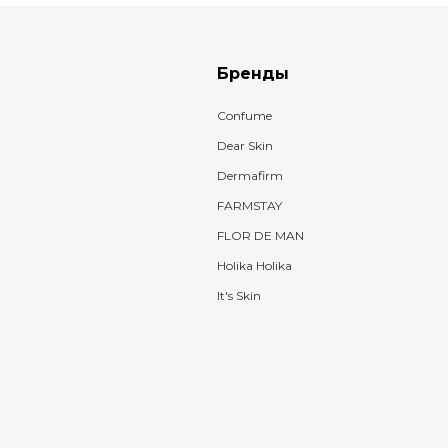
Бренды
Confume
Dear Skin
Dermafirm
FARMSTAY
FLOR DE MAN
Holika Holika
It's Skin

[What you will do]: Pictures are to be left out. Everything else in the records above gets repeated exactly.

[Solution]:
Бренды
Confume
Dear Skin
Dermafirm
FARMSTAY
FLOR DE MAN
Holika Holika
It's Skin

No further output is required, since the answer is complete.